You know those blog posts that attempt to answer questions about something you’re keenly interested in, but then the first 80% of them beat around the bush until they actually provide the insights you’re looking for (if at all)?

This isn’t one of those posts. Neither you or I are interested in wasting a few minutes of your life only to be let down wishing you could get your time back.

Paid search. Google Ads. Ad Rank. You have questions. We’re going to answer them. No fluff. No bullsh*t. Here you go.

1. What Is Ad Rank?

Google defines ad rank as “a value that’s used to determine your ad position and whether your ads will show at all.” Your ad rank is the result of any given paid search auction and is compared to those of your competitors to determine if and where on the SERP your ad will show in relation to these competitors.

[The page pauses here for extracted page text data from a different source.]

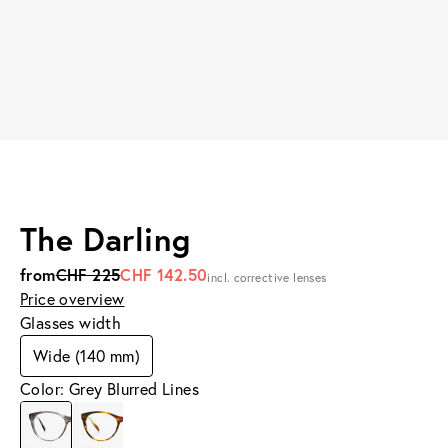
The Darling
from
CHF 225
CHF 142.50
incl. corrective lenses
Price overview
Glasses width
Wide (140 mm)
Color: Grey Blurred Lines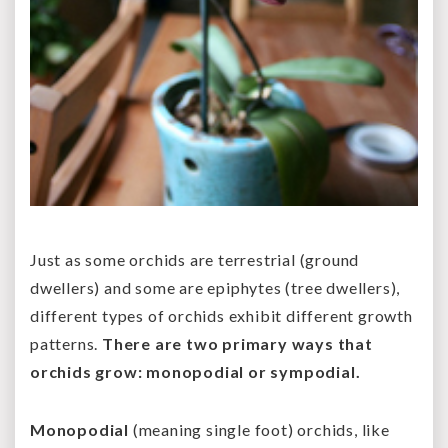
Just as some orchids are terrestrial (ground
dwellers) and some are epiphytes (tree dwellers),
different types of orchids exhibit different growth
patterns.
There are two primary ways that
orchids grow: monopodial or sympodial.
Monopodial
(meaning single foot) orchids, like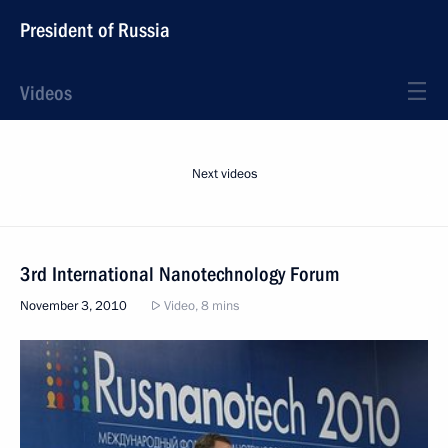
President of Russia
Videos
Next videos
3rd International Nanotechnology Forum
November 3, 2010
Video, 8 mins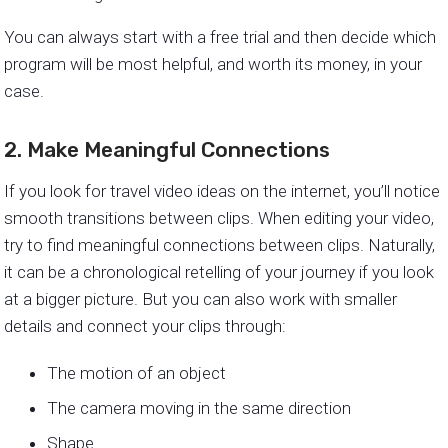
You can always start with a free trial and then decide which
program will be most helpful, and worth its money, in your
case.
2. Make Meaningful Connections
If you look for travel video ideas on the internet, you’ll notice
smooth transitions between clips. When editing your video,
try to find meaningful connections between clips. Naturally,
it can be a chronological retelling of your journey if you look
at a bigger picture. But you can also work with smaller
details and connect your clips through:
The motion of an object
The camera moving in the same direction
Shape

2. How Is Ad Rank Calculated?

According to Google, ad rank is calculated using several factors, including your maximum CPC bid amount (and whether or not that meets a minimum threshold), your auction-time quality score, the context of a user’s search, and your enabled ad extensions. Your ad rank is also recalculated each time an ad is eligible for and competes in an auction. Therefore, it’s entirely possible that an ad for one of your keywords will show up in position #1 at the top of the page for one user’s search and in a different position for another’s.

3. Can I Just Bid More to Get the Best Ad Rank in an Auction?

Not necessarily. Don’t forget about the other factors; quality and context matter! If your quality score is high and your assets (keyword, ad copy, etc.) are highly relevant, you can still wind up getting the best ad rank in an auction while bidding less than your competitors. Likewise, if your quality score is low and your assets aren’t as relevant to your user’s context (where they are in the funnel, for example), you could bid higher than all of your competitors and still not get the best ad rank.

4. How Are Ad Rank and Quality Score Related?

While your keyword quality score factors into determining ad rank for a given auction, your ad rank does not directly impact quality score as a result of that auction. Quality score is, however, determined in part by your expected click-through rate (CTR) which takes into account your historical CTR trend. That trend can be influenced by an improved ad position, which is determined by your ad rank.

I know that seems like circular logic but stick with me for a moment.

It’s common for ads that show up first at the top of the SERP to naturally have an advantage at acquiring a higher CTR. Because your positioning is determined by ad rank, that positioning can (but is not guaranteed to) help improve your CTR trend which, thereby, positively impacts your quality score. That improved quality score then directly factors into your ad rank for future auctions.

5. How Do I Improve Ad Rank?

Having a better ad rank means better visibility on the SERP. The more visible you are, the more likely someone is to click on your ad. There are a few ways to directly improve your ad rank, which all refer to the factors mentioned earlier in question 2:

  • Increase your maximum CPC bids
  • Improve your quality scores
  • Ensure your keywords and text ads are highly relevant to the search queries which may trigger them
  • Optimize ad extensions and use as many as are relevant to your account

There you have it! Hopefully, your questions have been answered, and you’re well on your way to improving your ad rank. And don’t forget to bookmark this page in case you need to reference it in the future.

Ryan Moothart
PPC Architect

Ryan is a PPC Architect and has been with Portent since 2010. He has over seven years of hands-on PPC experience including large-scale e-commerce, international B2B lead gen, and everything in between. Graduating from Willamette University with a BA in Rhetoric and Media Studies, he became a published author in 2016 with the release of his book, Towards Cascadia, which is a non-fiction exploration of Pacific Northwest identity, bioregionalism, and nationhood. He and his husband, Paul, enjoy traveling and are avid followers of Sounders FC, Seattle’s Major League Soccer club.

Start call to action

See how Portent can help you own your piece of the web.

End call to action
0

Comments

  1. What are your thoughts on account history being factored into Ad Rank? Do you think a historically poor-performing account is at a permanent disadvantage, even after they’ve fixed their issues?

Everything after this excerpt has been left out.